* **DIRECTIONS**
Search the entries for the word "Bookmarks" and report each line that has it.

Stored items:
++++

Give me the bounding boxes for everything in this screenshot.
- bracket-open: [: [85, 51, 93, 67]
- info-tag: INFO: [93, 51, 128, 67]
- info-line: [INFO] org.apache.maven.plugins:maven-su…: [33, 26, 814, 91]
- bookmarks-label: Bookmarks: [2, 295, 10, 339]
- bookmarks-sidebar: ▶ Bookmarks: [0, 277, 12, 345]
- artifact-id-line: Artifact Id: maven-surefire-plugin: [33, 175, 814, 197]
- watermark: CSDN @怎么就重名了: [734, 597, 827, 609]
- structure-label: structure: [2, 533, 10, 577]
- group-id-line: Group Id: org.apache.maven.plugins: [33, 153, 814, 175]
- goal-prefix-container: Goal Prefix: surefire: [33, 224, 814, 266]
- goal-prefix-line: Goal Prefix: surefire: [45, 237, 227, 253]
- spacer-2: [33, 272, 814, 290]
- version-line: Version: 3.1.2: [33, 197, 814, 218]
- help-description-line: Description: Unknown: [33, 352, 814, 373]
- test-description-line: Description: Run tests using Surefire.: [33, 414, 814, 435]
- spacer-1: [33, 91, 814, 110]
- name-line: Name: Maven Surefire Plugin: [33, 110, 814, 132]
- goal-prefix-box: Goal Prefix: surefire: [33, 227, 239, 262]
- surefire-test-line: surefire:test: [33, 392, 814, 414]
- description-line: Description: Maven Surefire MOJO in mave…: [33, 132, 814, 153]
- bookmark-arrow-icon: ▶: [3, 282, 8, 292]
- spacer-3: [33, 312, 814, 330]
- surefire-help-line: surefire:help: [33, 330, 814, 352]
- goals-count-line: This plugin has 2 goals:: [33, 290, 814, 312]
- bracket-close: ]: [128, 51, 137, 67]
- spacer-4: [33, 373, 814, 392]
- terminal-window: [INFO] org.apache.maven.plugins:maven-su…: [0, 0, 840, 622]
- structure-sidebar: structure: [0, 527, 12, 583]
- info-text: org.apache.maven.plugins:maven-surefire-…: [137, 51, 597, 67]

++++

* **WRITTEN ANSWER**
- bookmarks-label: Bookmarks: [2, 295, 10, 339]
- bookmarks-sidebar: ▶ Bookmarks: [0, 277, 12, 345]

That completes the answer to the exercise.